*Task item:*
Please print every record below exactly as written, leaving out the pictures.

[[ Data, beginning ]]

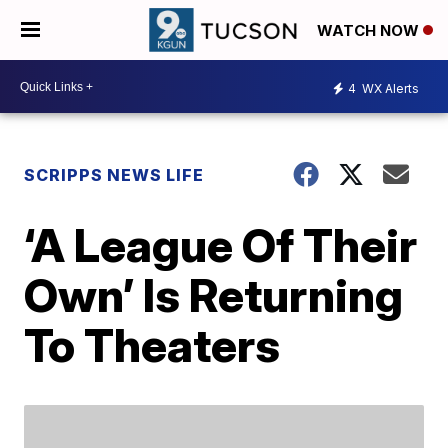
WATCH NOW
4
WX Alerts
SCRIPPS NEWS LIFE
‘A League Of Their
Own’ Is Returning
To Theaters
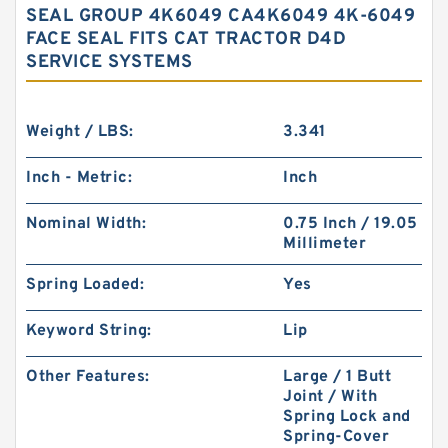
SEAL GROUP 4K6049 CA4K6049 4K-6049
FACE SEAL FITS CAT TRACTOR D4D
SERVICE SYSTEMS
Weight / LBS:
3.341
Inch - Metric:
Inch
Nominal Width:
0.75 Inch / 19.05
Millimeter
Spring Loaded:
Yes
Keyword String:
Lip
Other Features:
Large / 1 Butt
Joint / With
Spring Lock and
Spring-Cover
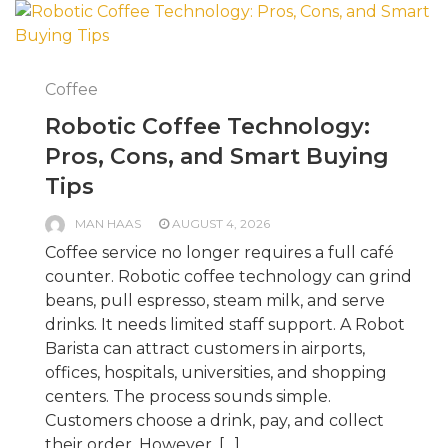
Coffee
Robotic Coffee Technology:
Pros, Cons, and Smart Buying
Tips
MAN HAAS
AUGUST 4, 2026
Coffee service no longer requires a full café
counter. Robotic coffee technology can grind
beans, pull espresso, steam milk, and serve
drinks. It needs limited staff support. A Robot
Barista can attract customers in airports,
offices, hospitals, universities, and shopping
centers. The process sounds simple.
Customers choose a drink, pay, and collect
their order. However, […]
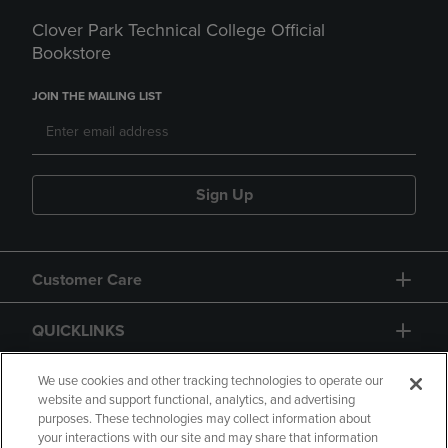
Clover Park Technical College Official
Bookstore
JOIN THE MAILING LIST
Sign Up
Customer Care
QUICKLINKS
GIFT CARD
We use cookies and other tracking technologies to operate our
website and support functional, analytics, and advertising
purposes. These technologies may collect information about
your interactions with our site and may share that information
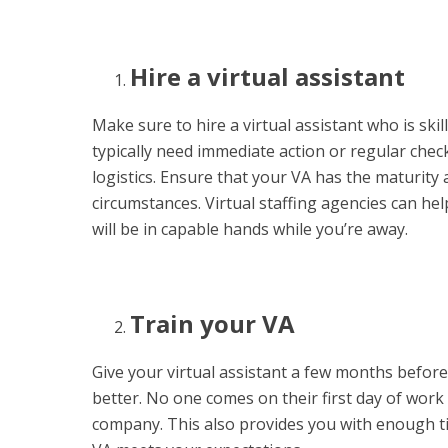
Hire a virtual assistant
Make sure to hire a virtual assistant who is ski
typically need immediate action or regular che
logistics. Ensure that your VA has the maturity 
circumstances. Virtual staffing agencies can he
will be in capable hands while you’re away.
Train your VA
Give your virtual assistant a few months befor
better. No one comes on their first day of wo
company. This also provides you with enough t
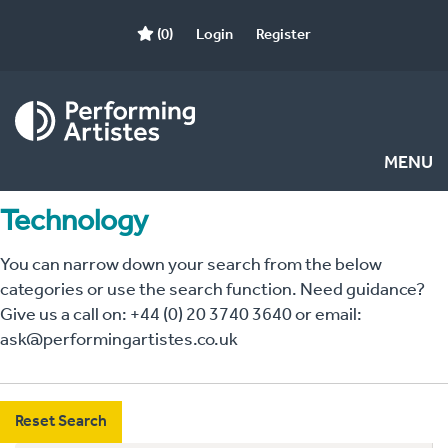
(0)
Login
Register
MENU
Technology
You can narrow down your search from the below
categories or use the search function. Need guidance?
Give us a call on: +44 (0) 20 3740 3640 or email:
ask@performingartistes.co.uk
Reset Search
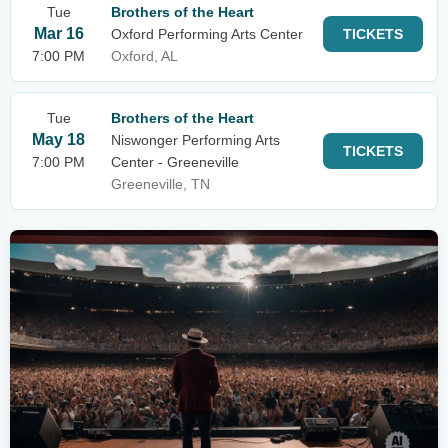
Tue
Brothers of the Heart
Mar 16
Oxford Performing Arts Center
TICKETS
7:00 PM
Oxford, AL
Tue
Brothers of the Heart
May 18
Niswonger Performing Arts
TICKETS
7:00 PM
Center - Greeneville
Greeneville, TN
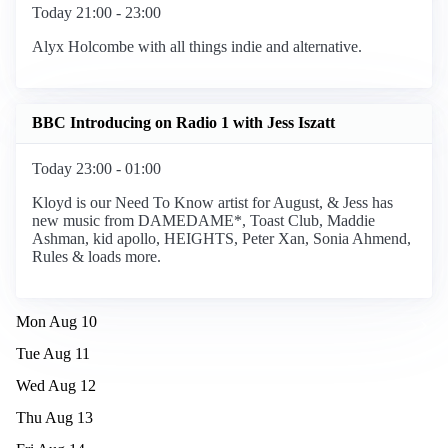
Today 21:00 - 23:00
Alyx Holcombe with all things indie and alternative.
BBC Introducing on Radio 1 with Jess Iszatt
Today 23:00 - 01:00
Kloyd is our Need To Know artist for August, & Jess has
new music from DAMEDAME*, Toast Club, Maddie
Ashman, kid apollo, HEIGHTS, Peter Xan, Sonia Ahmend,
Rules & loads more.
Mon Aug 10
Tue Aug 11
Wed Aug 12
Thu Aug 13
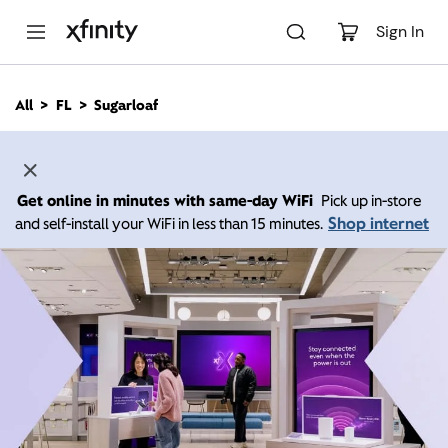
M
a
Sign In
i
n
C
All
FL
Sugarloaf
o
n
t
e
n
Get online in minutes with same-day WiFi
Pick up in-store
t
Shop internet
and self-install your WiFi in less than 15 minutes.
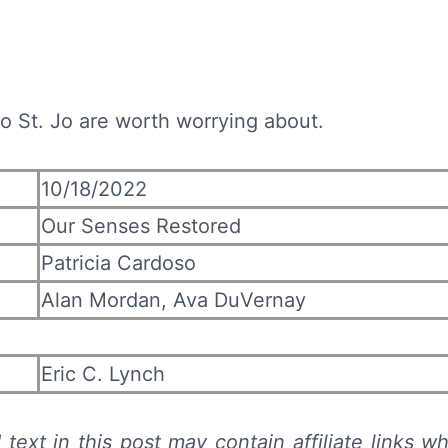
 to St. Jo are worth worrying about.
10/18/2022
Our Senses Restored
Patricia Cardoso
Alan Mordan, Ava DuVernay
Eric C. Lynch
text in this post may contain affiliate links wh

[[ Data, end ]]

*Answer for this exercise:*
WATCH NOW
4
WX Alerts
SCRIPPS NEWS LIFE
‘A League Of Their
Own’ Is Returning
To Theaters
SEAL GROUP 4K6049 CA4K6049 4K-6049
FACE SEAL FITS CAT TRACTOR D4D
SERVICE SYSTEMS
Weight / LBS:
3.341
Inch - Metric:
Inch
Nominal Width:
0.75 Inch / 19.05
Millimeter
Spring Loaded:
Yes
Keyword String:
Lip
Other Features:
Large / 1 Butt
Joint / With
Spring Lock and
Spring-Cover
Coffee
Robotic Coffee Technology:
Pros, Cons, and Smart Buying
Tips
MAN HAAS
AUGUST 4, 2026
Coffee service no longer requires a full café
counter. Robotic coffee technology can grind
beans, pull espresso, steam milk, and serve
drinks. It needs limited staff support. A Robot
Barista can attract customers in airports,
offices, hospitals, universities, and shopping
centers. The process sounds simple.
Customers choose a drink, pay, and collect
their order. However, […]
Clover Park Technical College Official
Bookstore
JOIN THE MAILING LIST
Sign Up
Customer Care
QUICKLINKS
GIFT CARD
We use cookies and other tracking technologies to operate our
website and support functional, analytics, and advertising
purposes. These technologies may collect information about
your interactions with our site and may share that information
Hire a virtual assistant
Make sure to hire a virtual assistant who is ski
typically need immediate action or regular che
logistics. Ensure that your VA has the maturity 
circumstances. Virtual staffing agencies can he
will be in capable hands while you’re away.
Train your VA
Give your virtual assistant a few months befor
better. No one comes on their first day of wo
company. This also provides you with enough t
(0)
Login
Register
MENU
Technology
You can narrow down your search from the below
categories or use the search function. Need guidance?
Give us a call on: +44 (0) 20 3740 3640 or email:
ask@performingartistes.co.uk
Reset Search
Tue
Brothers of the Heart
Mar 16
Oxford Performing Arts Center
TICKETS
7:00 PM
Oxford, AL
Tue
Brothers of the Heart
May 18
Niswonger Performing Arts
TICKETS
7:00 PM
Center - Greeneville
Greeneville, TN
Today 21:00 - 23:00
Alyx Holcombe with all things indie and alternative.
BBC Introducing on Radio 1 with Jess Iszatt
Today 23:00 - 01:00
Kloyd is our Need To Know artist for August, & Jess has
new music from DAMEDAME*, Toast Club, Maddie
Ashman, kid apollo, HEIGHTS, Peter Xan, Sonia Ahmend,
Rules & loads more.
Mon Aug 10
Tue Aug 11
Wed Aug 12
Thu Aug 13
M
a
Sign In
i
n
C
All
FL
Sugarloaf
o
n
t
e
n
Get online in minutes with same-day WiFi
Pick up in-store
t
Shop internet
and self-install your WiFi in less than 15 minutes.
 to St. Jo are worth worrying about.
10/18/2022
Our Senses Restored
Patricia Cardoso
Alan Mordan, Ava DuVernay
Eric C. Lynch
text in this post may contain affiliate links wh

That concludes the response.